> Work to be completed: Your response must be made up of each line in the data below that contains the string "opdelt".

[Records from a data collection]
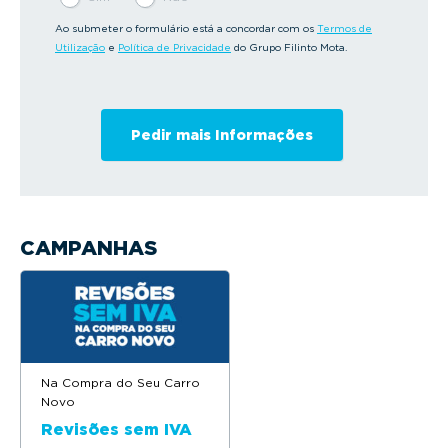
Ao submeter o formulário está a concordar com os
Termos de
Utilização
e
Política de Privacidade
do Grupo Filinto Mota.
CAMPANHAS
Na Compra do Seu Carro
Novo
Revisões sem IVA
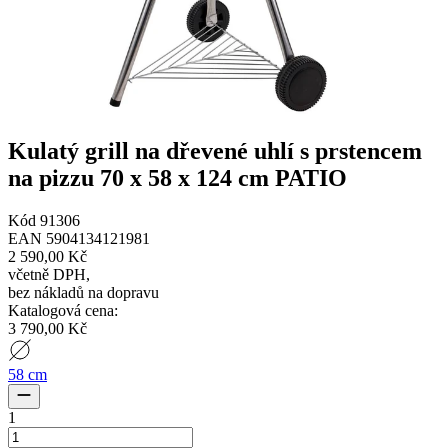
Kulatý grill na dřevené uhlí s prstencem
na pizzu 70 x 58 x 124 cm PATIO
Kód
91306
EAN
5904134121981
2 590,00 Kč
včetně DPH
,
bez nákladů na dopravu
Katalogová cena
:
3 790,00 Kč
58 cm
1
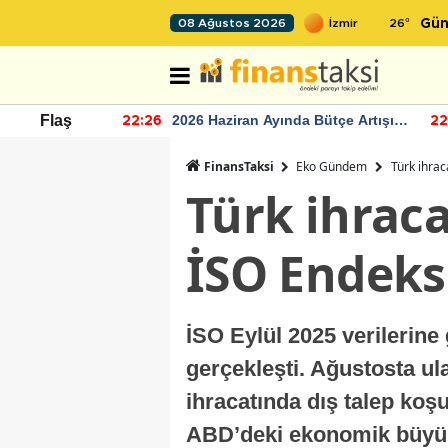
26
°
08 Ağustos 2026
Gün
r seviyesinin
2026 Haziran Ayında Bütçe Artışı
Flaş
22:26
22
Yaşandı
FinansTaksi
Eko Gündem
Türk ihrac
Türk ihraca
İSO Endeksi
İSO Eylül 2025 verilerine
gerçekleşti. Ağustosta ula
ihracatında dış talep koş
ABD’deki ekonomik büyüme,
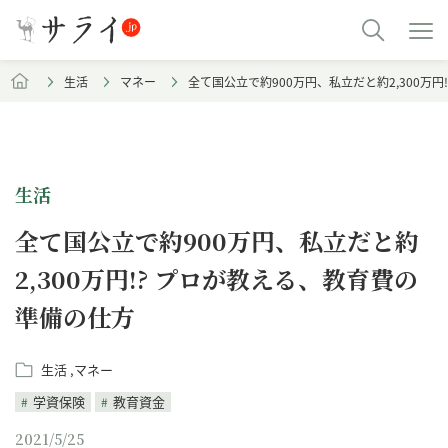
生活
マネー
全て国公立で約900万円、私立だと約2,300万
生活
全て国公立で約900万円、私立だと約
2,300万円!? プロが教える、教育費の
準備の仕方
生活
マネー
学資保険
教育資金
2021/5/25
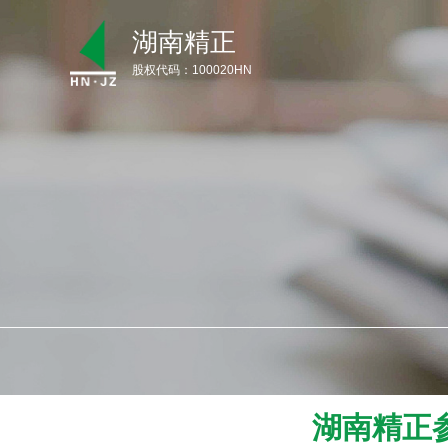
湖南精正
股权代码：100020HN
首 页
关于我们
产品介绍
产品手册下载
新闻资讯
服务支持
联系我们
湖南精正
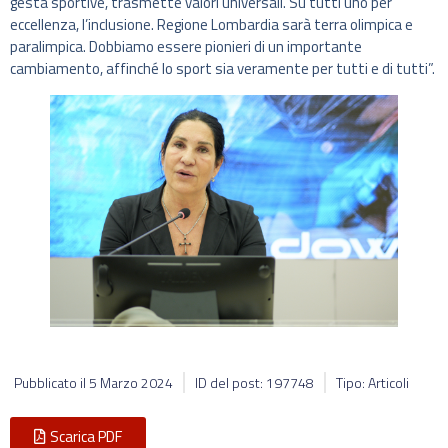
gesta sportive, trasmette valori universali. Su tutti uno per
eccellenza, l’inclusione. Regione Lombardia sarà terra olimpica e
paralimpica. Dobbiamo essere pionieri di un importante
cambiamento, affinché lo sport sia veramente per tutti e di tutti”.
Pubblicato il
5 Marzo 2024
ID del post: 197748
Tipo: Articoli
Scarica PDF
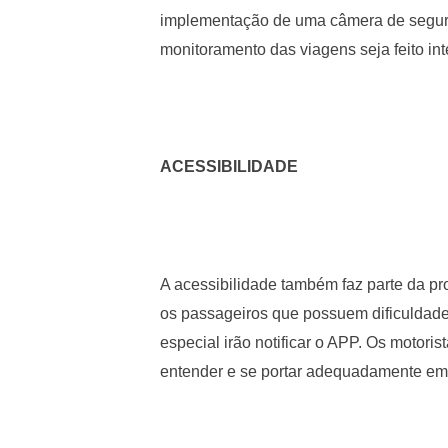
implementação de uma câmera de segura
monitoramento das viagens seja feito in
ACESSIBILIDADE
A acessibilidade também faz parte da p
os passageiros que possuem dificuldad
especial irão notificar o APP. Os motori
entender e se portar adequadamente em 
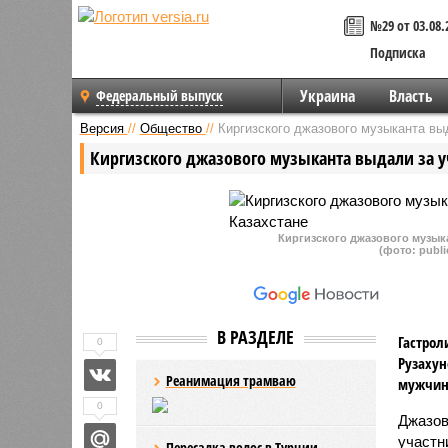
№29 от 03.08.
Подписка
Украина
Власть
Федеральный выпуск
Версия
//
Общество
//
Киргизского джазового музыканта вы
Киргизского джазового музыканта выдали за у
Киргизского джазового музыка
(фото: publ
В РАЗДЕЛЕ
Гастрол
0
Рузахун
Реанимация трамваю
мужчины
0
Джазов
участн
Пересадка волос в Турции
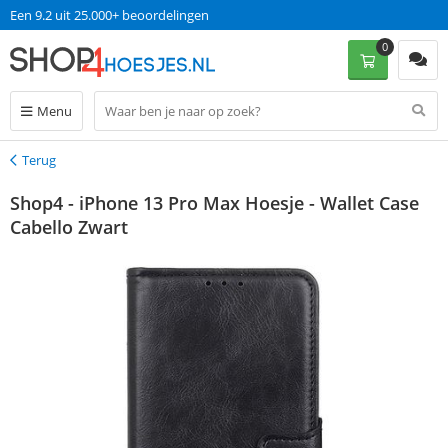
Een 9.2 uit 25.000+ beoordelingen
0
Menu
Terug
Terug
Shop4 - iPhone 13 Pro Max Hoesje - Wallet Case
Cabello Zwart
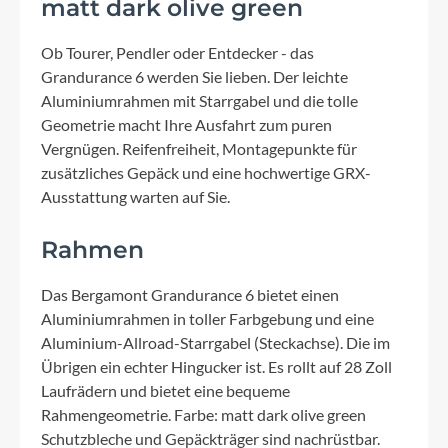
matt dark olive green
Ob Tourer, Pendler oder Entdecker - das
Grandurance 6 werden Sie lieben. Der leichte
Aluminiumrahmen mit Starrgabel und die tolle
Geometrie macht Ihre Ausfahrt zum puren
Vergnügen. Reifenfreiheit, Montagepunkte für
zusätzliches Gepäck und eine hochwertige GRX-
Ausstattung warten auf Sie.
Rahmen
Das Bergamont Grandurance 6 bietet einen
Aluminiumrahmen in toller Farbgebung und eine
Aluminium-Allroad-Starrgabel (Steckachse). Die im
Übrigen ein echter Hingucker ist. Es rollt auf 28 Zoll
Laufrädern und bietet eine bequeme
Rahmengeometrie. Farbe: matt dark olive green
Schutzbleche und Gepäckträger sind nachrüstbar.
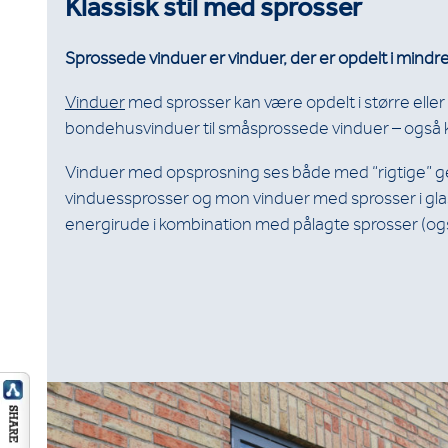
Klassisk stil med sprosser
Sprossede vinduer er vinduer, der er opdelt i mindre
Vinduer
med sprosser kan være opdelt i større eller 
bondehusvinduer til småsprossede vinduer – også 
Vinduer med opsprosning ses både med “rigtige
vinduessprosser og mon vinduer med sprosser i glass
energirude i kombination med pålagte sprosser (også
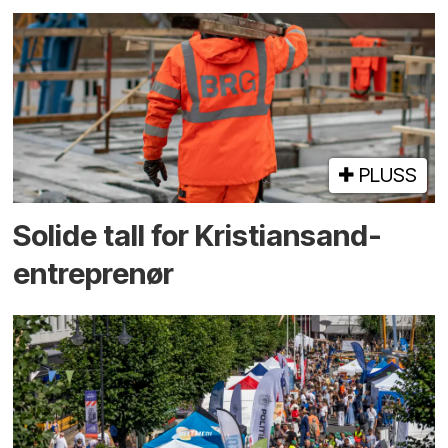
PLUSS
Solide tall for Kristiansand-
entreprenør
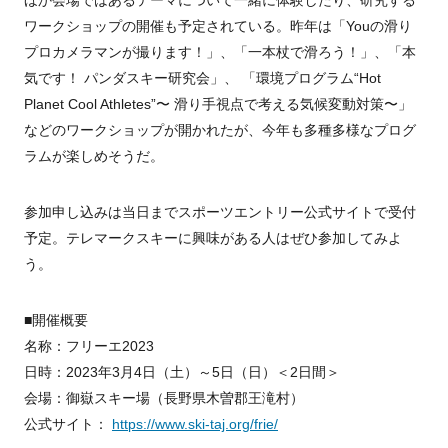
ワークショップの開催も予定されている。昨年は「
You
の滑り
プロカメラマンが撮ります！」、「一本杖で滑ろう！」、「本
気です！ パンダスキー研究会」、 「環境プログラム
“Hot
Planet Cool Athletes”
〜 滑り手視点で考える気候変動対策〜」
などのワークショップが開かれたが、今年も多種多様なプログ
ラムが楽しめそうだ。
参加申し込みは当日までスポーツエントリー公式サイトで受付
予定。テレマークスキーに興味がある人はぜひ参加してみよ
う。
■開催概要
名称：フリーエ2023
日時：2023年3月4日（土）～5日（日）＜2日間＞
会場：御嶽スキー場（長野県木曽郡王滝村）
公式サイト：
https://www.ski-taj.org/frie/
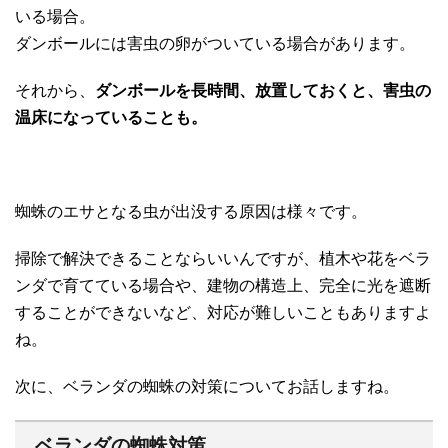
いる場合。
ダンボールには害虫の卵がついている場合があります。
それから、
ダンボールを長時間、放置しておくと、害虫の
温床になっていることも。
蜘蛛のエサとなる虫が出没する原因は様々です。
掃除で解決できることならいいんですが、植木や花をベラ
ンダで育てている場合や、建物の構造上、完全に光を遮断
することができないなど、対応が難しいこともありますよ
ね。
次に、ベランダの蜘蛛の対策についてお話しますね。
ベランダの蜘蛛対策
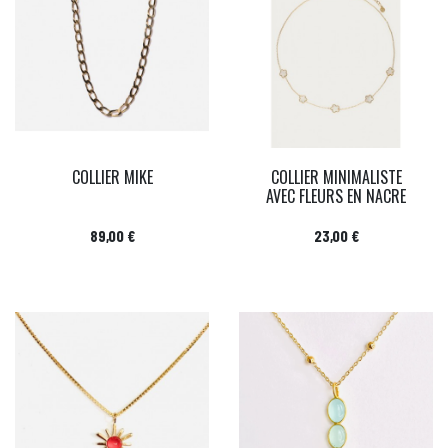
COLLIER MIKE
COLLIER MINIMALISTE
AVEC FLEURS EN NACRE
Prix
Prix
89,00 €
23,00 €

> Result:
Sprossede vinduer er vinduer, der er opdelt i mindre
med sprosser kan være opdelt i større eller 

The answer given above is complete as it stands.